“Did you squeeze her boobs?” I’d ask, in between mouthfuls of adobo and diced pineapples. My lunch companion would smile, and mention something about her last ex having a sizable rack, too.
“But you were in the car, who straddled who?” I’d frown, trying to imagine them–two girls humping each other in backseat of a sedan–as I fork my way through the chicken on my plate. The chicken, curiously, would be the breast part.
For the past few weeks I have become a repository of everyone’s little stories of making out and getting head. During the evenings I’d meet with another friend and we’d talk about condom and lube brands over salad.
He’d slap me on the arm noisily and quip, “that was how hard he was ramming into me last night!” And with a flourish he would make all this gestures as I inquire about his partner’s endowment.
Then I’d ask them about the hard questions–when are you going to say the L word back? What if you are no longer on the same page? Do you want a boyfriend who’s as jeje as he is good in bed? They most certainly wouldn’t have the answers.
And that’s okay, because they’re just young and free and bright and wanting to have fun.
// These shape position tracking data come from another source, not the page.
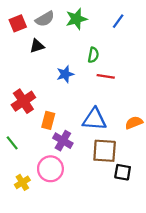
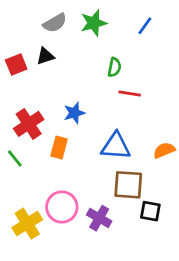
red square: (18, 23) -> (16, 64), moved
blue star: (65, 74) -> (74, 113), moved
purple cross: (63, 141) -> (99, 218), moved
green line: (12, 143) -> (15, 159), moved
yellow cross: (22, 182) -> (27, 224), size x1.5

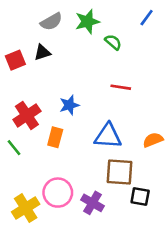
blue line: (145, 26) -> (147, 18), moved
green semicircle: (114, 67) -> (113, 42), moved, turned -60

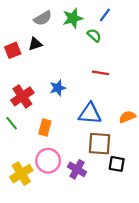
blue line: (147, 18) -> (105, 15), moved
orange rectangle: (55, 137) -> (45, 128), moved

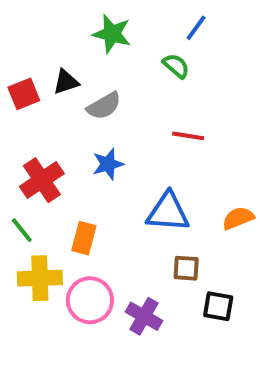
gray semicircle: (43, 18) -> (104, 106), moved
green star: (73, 18) -> (112, 34), moved, turned 30
brown square: (100, 144) -> (186, 268), size x0.6
yellow cross: (21, 174) -> (40, 278), moved, turned 30

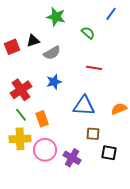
blue line: (196, 28) -> (111, 14), moved
green line: (22, 230) -> (21, 115), moved
orange rectangle: (84, 238) -> (42, 119), turned -35

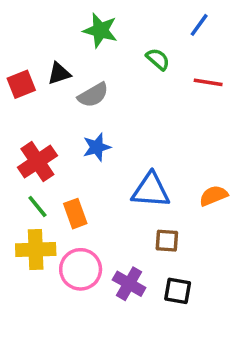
red line: (94, 68) -> (208, 82), moved
black square: (109, 153) -> (178, 291), moved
Like me. But every time we’d finish the conversations, when we’d part for the night and I’d be left to my own thoughts, I’d think about myself and my utter lack of recent (s)exploits to tell.
“It’s because you set such high standards,” they’d tell me, and add that if I keep insisting that someone should have read A.S. Byatt before going to bed with me then I’d totally shrivel up and forever lose that certain bodily function.
In this day and age when not getting laid has become really more an occasion of choice rather than circumstance, I, like more and more young people with similar dispositions and inclinations, find themselves stumped over whether to be carefree or prudent about having sex.
Is good, regular romp a necessary complement to your twenty-five-plus-grand paycheck and quad-core smartphone?
Blame it on the Sperry ads, which keep showing us people in nothing but beachwear and boat shoes. It’s the over-sexualization of everything, from facial wash to canned tuna.
I’m happy for my friends, that they’re getting their regular dose of endorphin releases. And I’m even more elated that they share their stories with me. At least their side of the fence is lusher and greener.
But even drought isn’t all bad. Dry grass ignite faster, and from a distance, they can look golden.